RAID1+0 is a form of RAID in which a RAID0 is striped across two RAID1
arrays. To assemble it, you create two RAID1 arrays and then create a RAID0
array with the two md arrays.
The Linux kernel provides the RAID10 level to do pretty much exactly the
same for you, but with greater flexibility (and somewhat improved
performance). While RAID1+0 makes sense with 4 disks, RAID10 can be
configured to work with only 3 disks. Also, RAID10 has a little less
overhead than RAID1+0, which has data pass the md layer twice.
I prefer RAID10 over RAID1+0.
6b. What's the difference between RAID1+0 and RAID0+1?
In short: RAID1+0 concatenates two mirrored arrays while RAID0+1 mirrors two
concatenated arrays. However, the two are also often switched.
The linux MD driver supports RAID10, which is equivalent to the above
RAID1+0/10 has a greater chance to survive two disk failures, its
performance suffers less when in degraded state, and it resyncs faster after
replacing a failed disk.
See http://aput.net/~jheiss/raid10/ for more details.
7. Which RAID10 layout scheme should I use
RAID10 gives you the choice between three ways of laying out the blocks on
the disk. Assuming a simple 4 drive setup with 2 copies of each block, then
if A,B,C are data blocks, a,b their parts, and 1,2 denote their copies, the
following would be a classic RAID1+0 where 1,2 and 3,4 are RAID0 pairs
combined into a RAID1:
near=2 would be (this is the classic RAID1+0)
hdd1 Aa1 Ba1 Ca1
hdd2 Aa2 Ba2 Ca2
hdd3 Ab1 Bb1 Cb1
hdd4 Ab2 Bb2 Cb2
offset=2 would be
hdd1 Aa1 Bb2 Ca1 Db2
hdd2 Ab1 Aa2 Cb1 Ca2
hdd3 Ba1 Ab2 Da1 Cb2
hdd4 Bb1 Ba2 Db1 Da2
far=2 would be
hdd1 Aa1 Ca1 .... Bb2 Db2
hdd2 Ab1 Cb1 .... Aa2 Ca2
hdd3 Ba1 Da1 .... Ab2 Cb2
hdd4 Bb1 Db1 .... Ba2 Da2
Where the second set start half-way through the drives.
The advantage of far= is that you can easily spread a long sequential read
across the drives. The cost is more seeking for writes. offset= can
possibly get similar benefits with large enough chunk size. Neither upstream
nor the package maintainer have tried to understand all the implications of
that layout. It was added simply because it is a supported layout in DDF and
DDF support is a goal.
8. (One of) my RAID arrays is busy and cannot be stopped. What gives?

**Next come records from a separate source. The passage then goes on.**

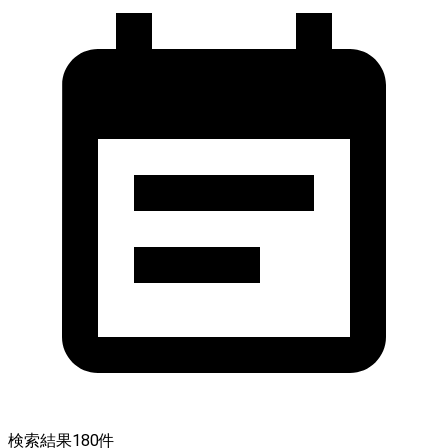
検索結果
180
件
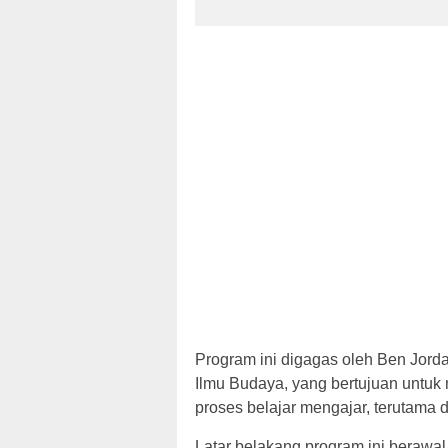
Program ini digagas oleh Ben Jord
Ilmu Budaya, yang bertujuan untuk 
proses belajar mengajar, terutama 
Latar belakang program ini berawal 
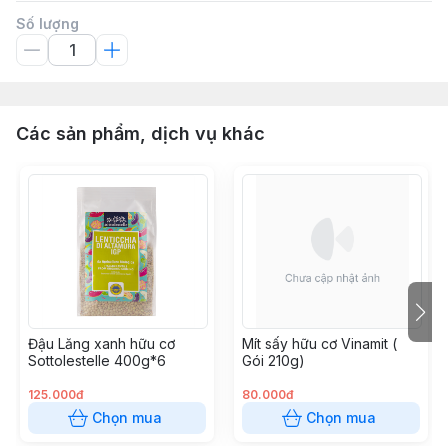
Số lượng
Các sản phẩm, dịch vụ khác
Đậu Lăng xanh hữu cơ
Mít sấy hữu cơ Vinamit (
Sottolestelle 400g*6
Gói 210g)
125.000đ
80.000đ
Chọn mua
Chọn mua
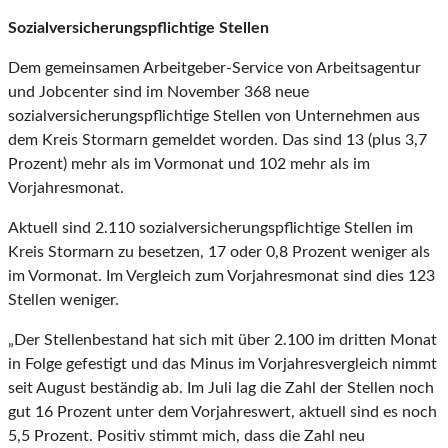
So
zialversicherungspflichtige Stellen
Dem gemeinsamen Arbeitgeber-Service von Arbeitsagentur
und Jobcenter sind im November 368 neue
sozialversicherungspflichtige Stellen von Unternehmen aus
dem Kreis Stormarn gemeldet worden. Das sind 13 (plus 3,7
Prozent) mehr als im Vormonat und 102 mehr als im
Vorjahresmonat.
Aktuell sind 2.110 sozialversicherungspflichtige Stellen im
Kreis Stormarn zu besetzen, 17 oder 0,8 Prozent weniger als
im Vormonat. Im Vergleich zum Vorjahresmonat sind dies 123
Stellen weniger.
„Der Stellenbestand hat sich mit über 2.100 im dritten Monat
in Folge gefestigt und das Minus im Vorjahresvergleich nimmt
seit August beständig ab. Im Juli lag die Zahl der Stellen noch
gut 16 Prozent unter dem Vorjahreswert, aktuell sind es noch
5,5 Prozent. Positiv stimmt mich, dass die Zahl neu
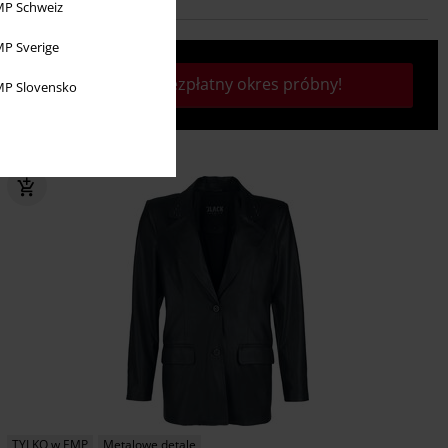
P Schweiz
P Sverige
Rozpocznij bezpłatny okres próbny!
P Slovensko
TYLKO w EMP
Metalowe detale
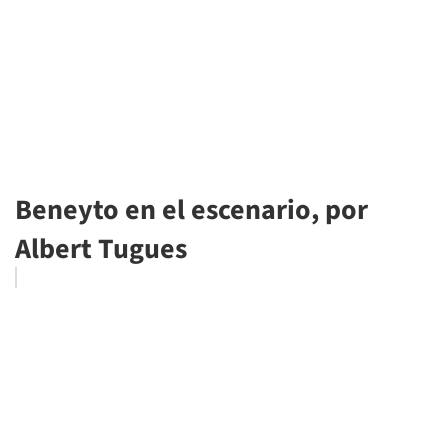
Beneyto en el escenario, por
Albert Tugues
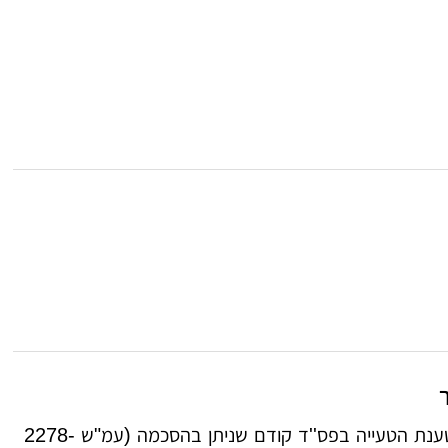
ביהמ"ש המחוזי בחיפה, אב"ד השופט חננאל שרעבי: פס"ד בערעור בעניין טענת הטעייה בפס''ד קודם שניתן בהסכמה (עמ"ש 2278-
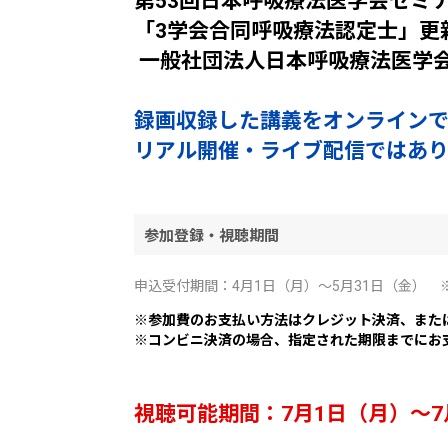
第53回日本呼吸療法医学会セミ
「3学会合同呼吸療法認定士」更
一般社団法人日本呼吸療法医学
録画収録した講義をオンラインで
リアル開催・ライブ配信ではあ
参加登録・視聴期間
申込受付期間：4月1日（月）～5月31日（金）
※参加費のお支払い方法はクレジット決済、また
※コンビニ決済の場合、指定された期限までにお
視聴可能期間：7月1日（月）～7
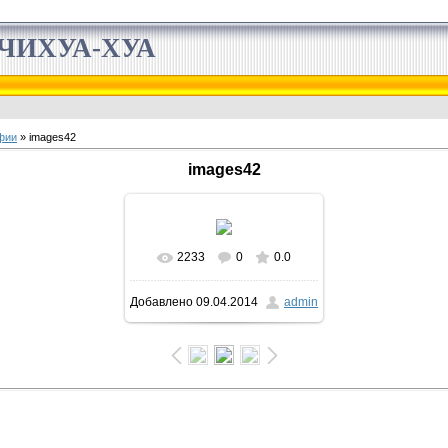
ЧИХУА-ХУА
фии
» images42
images42
2233
0
0.0
Добавлено
09.04.2014
admin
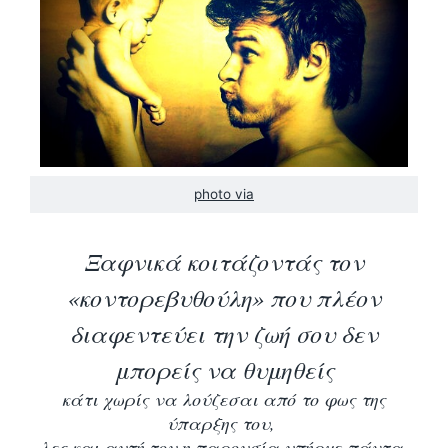
photo via
Ξαφνικά κοιτάζοντάς τον
«κοντορεβυθούλη» που πλέον
διαφεντεύει την ζωή σου δεν
μπορείς να θυμηθείς
κάτι χωρίς να λούζεσαι από το φως της
ύπαρξης του,
λες και αυτή του η παρουσία υπήρχε πάντα,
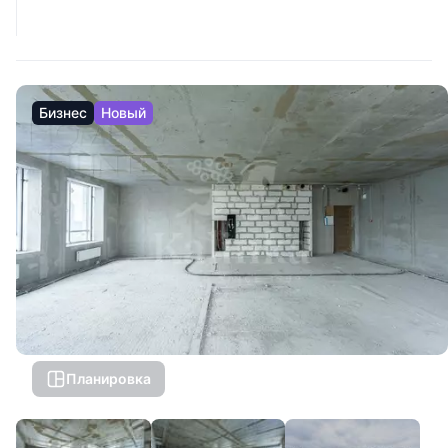
Бизнес
Новый
Планировка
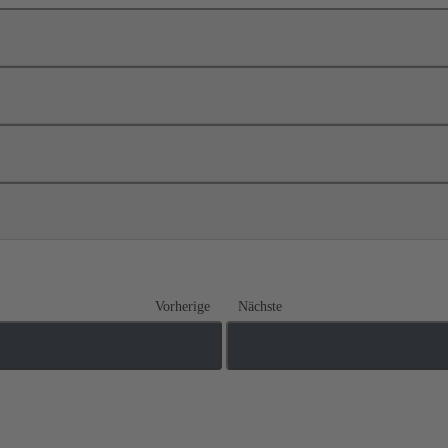
Vorherige
Nächste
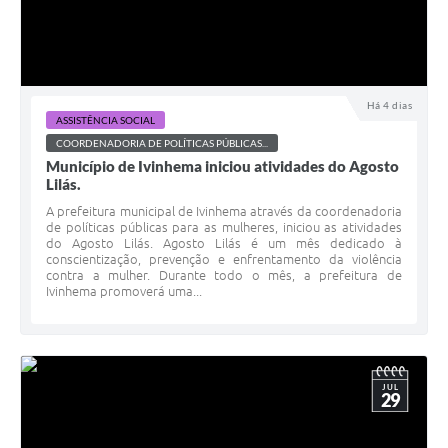
Há 4 dias
ASSISTÊNCIA SOCIAL
COORDENADORIA DE POLÍTICAS PÚBLICAS...
Município de Ivinhema iniciou atividades do Agosto
Lilás.
A prefeitura municipal de Ivinhema através da coordenadoria
de políticas públicas para as mulheres, iniciou as atividades
do Agosto Lilás. Agosto Lilás é um mês dedicado à
conscientização, prevenção e enfrentamento da violência
contra a mulher. Durante todo o mês, a prefeitura de
Ivinhema promoverá uma...
JUL
29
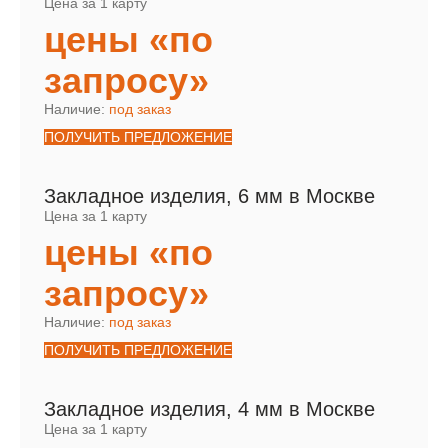
Цена за 1 карту
цены «по
запросу»
Наличие:
под заказ
ПОЛУЧИТЬ ПРЕДЛОЖЕНИЕ
Закладное изделия, 6 мм в Москве
Цена за 1 карту
цены «по
запросу»
Наличие:
под заказ
ПОЛУЧИТЬ ПРЕДЛОЖЕНИЕ
Закладное изделия, 4 мм в Москве
Цена за 1 карту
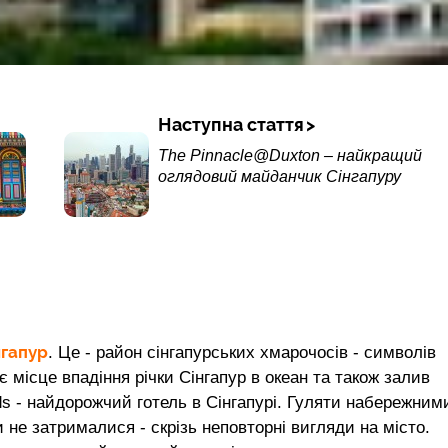
Наступна стаття
The Pinnacle@Duxton – найкращий
оглядовий майданчик Сінгапуру
нгапур
. Це - район сінгапурських хмарочосів - символів
є місце впадіння річки Сінгапур в океан та також залив
ds - найдорожчий готель в Сінгапурі. Гуляти набережним
и не затрималися - скрізь неповторні вигляди на місто.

It is perfectly normal for mdadm to report the array with the root
filesystem to be busy on shutdown. The reason for this is that the root
filesystem must be mounted to be able to stop the array (or otherwise
/sbin/mdadm does not exist), but to stop the array, the root filesystem
cannot be mounted. Catch 22. The kernel actually stops the array just before
halting, so it's all well.
If mdadm cannot stop other arrays on your system, check that these arrays
aren't used anymore. Common causes for busy/locked arrays are:
* The array contains a mounted filesystem (check the `mount' output)

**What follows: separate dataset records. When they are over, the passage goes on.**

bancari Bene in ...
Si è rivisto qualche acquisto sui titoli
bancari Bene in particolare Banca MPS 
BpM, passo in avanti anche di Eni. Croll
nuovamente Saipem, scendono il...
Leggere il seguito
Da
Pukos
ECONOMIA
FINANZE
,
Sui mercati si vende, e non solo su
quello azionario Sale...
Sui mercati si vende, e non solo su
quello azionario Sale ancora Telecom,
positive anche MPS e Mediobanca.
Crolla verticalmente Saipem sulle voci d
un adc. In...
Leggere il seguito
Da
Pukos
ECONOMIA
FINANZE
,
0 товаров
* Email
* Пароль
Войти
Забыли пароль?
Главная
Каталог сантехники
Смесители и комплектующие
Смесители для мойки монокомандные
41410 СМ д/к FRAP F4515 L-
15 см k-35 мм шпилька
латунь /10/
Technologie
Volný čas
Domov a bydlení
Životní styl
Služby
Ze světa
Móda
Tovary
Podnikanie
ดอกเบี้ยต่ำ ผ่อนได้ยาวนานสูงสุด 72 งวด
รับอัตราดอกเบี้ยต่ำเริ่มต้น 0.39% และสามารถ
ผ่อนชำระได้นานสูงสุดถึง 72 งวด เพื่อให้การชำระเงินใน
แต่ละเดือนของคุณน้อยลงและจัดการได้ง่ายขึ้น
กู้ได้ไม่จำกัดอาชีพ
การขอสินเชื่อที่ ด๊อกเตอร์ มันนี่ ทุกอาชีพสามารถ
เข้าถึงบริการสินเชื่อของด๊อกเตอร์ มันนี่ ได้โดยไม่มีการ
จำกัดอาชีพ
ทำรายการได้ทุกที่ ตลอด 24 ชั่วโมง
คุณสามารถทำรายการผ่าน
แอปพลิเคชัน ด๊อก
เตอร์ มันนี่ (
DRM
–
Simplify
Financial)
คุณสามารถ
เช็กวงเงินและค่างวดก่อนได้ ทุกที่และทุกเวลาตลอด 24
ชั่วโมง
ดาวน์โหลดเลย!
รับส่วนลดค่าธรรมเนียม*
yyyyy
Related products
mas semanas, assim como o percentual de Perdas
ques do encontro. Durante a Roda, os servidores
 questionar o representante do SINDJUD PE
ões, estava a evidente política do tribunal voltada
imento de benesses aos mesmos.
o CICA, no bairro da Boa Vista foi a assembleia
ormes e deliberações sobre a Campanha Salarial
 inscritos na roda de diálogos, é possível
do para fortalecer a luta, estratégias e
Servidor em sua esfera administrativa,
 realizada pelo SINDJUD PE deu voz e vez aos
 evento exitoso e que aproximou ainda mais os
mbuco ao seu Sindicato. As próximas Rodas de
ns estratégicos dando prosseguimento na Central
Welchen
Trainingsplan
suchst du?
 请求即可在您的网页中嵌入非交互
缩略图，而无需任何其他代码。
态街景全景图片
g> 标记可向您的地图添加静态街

* The array is used as a swap backend (check /proc/swaps)
* The array is used by the device-mapper (check with `dmsetup')
* The array contains a swap partition used for suspend-to-ram
* The array is used by a process (check with `lsof')

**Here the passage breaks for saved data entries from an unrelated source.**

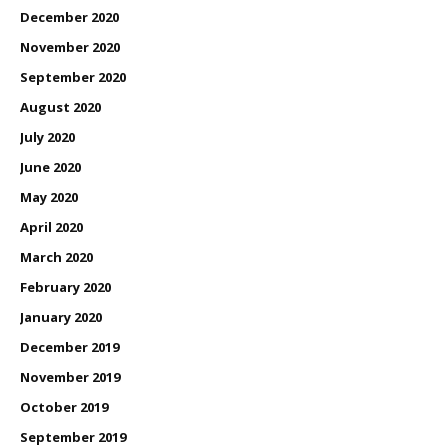
December 2020
November 2020
September 2020
August 2020
July 2020
June 2020
May 2020
April 2020
March 2020
February 2020
January 2020
December 2019
November 2019
October 2019
September 2019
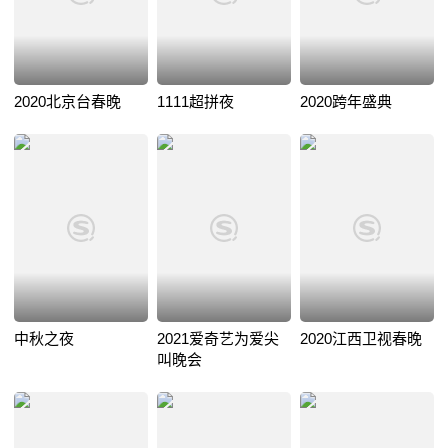
2020北京台春晚
1111超拼夜
2020跨年盛典
中秋之夜
2021爱奇艺为爱尖
2020江西卫视春晚
叫晚会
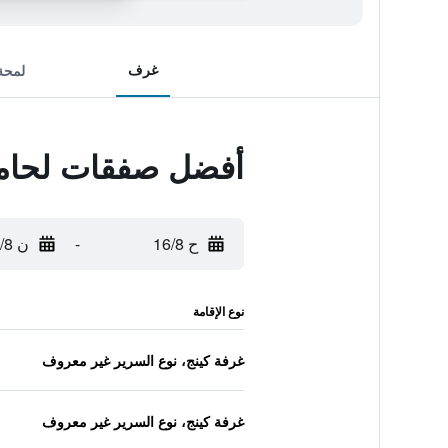
غرف
لمحة
أفضل صفقات لحامي
ح 16/8
-
ن 17/8
نوع الإقامة
غرفة كينج، نوع السرير غير معروف
غرفة كينج، نوع السرير غير معروف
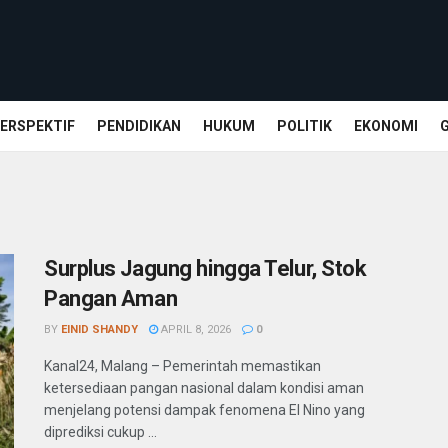
ERSPEKTIF
PENDIDIKAN
HUKUM
POLITIK
EKONOMI
Surplus Jagung hingga Telur, Stok
Pangan Aman
BY
EINID SHANDY
APRIL 8, 2026
0
Kanal24, Malang – Pemerintah memastikan
ketersediaan pangan nasional dalam kondisi aman
menjelang potensi dampak fenomena El Nino yang
diprediksi cukup ...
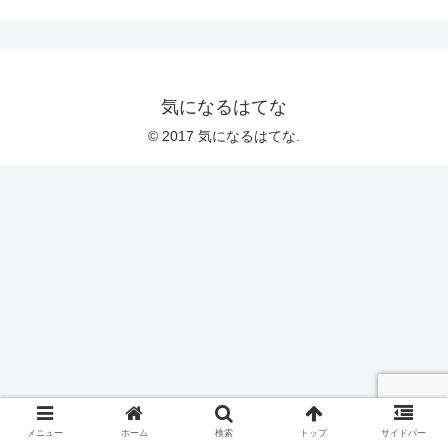
気になるはてな
© 2017 気になるはてな.
メニュー
ホーム
検索
トップ
サイドバー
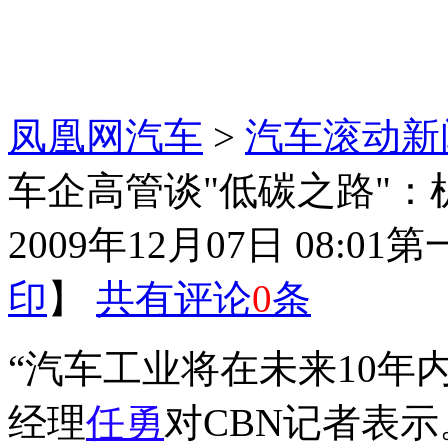
凤凰网汽车
>
汽车滚动新
车企高管谈"低碳之路"：
2009年12月07日 08:01
第
印
】
共有评论
0
条
“汽车工业将在未来10年
经理
任勇
对CBN记者表示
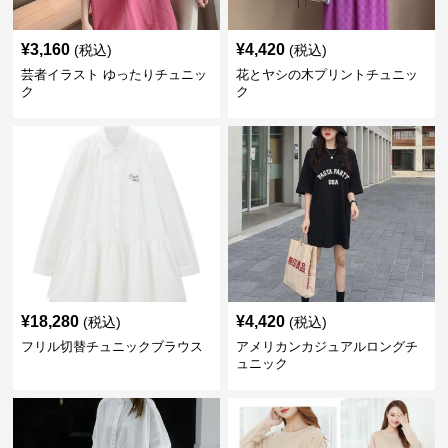
¥
3,160
¥
4,420
(税込)
(税込)
芸者イラスト ゆったりチュニッ
花とヤシの木プリントチュニッ
ク
ク
¥
18,280
¥
4,420
(税込)
(税込)
フリル切替チュニックブラウス
アメリカンカジュアルロングチ
ュニック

9. Should I use RAID0 (or linear)?
No. Unless you know what you're doing and keep backups, or use it for data
that can be lost.
9b. Why not?
RAID0 has zero redundancy. If you stripe a RAID0 across X disks, you
increase the likelyhood of complete loss of the filesystem by a factor of X.
The same applies to LVM by the way.
If you want/must used LVM or RAID0, stripe it across RAID1 arrays
(RAID10/RAID1+0, or LVM on RAID1), and keep backups!
10. Can I cancel a running array check (checkarray)?
See the -x option in the `/usr/share/mdadm/checkarray --help` output.
11. mdadm warns about duplicate/similar superblocks; what gives?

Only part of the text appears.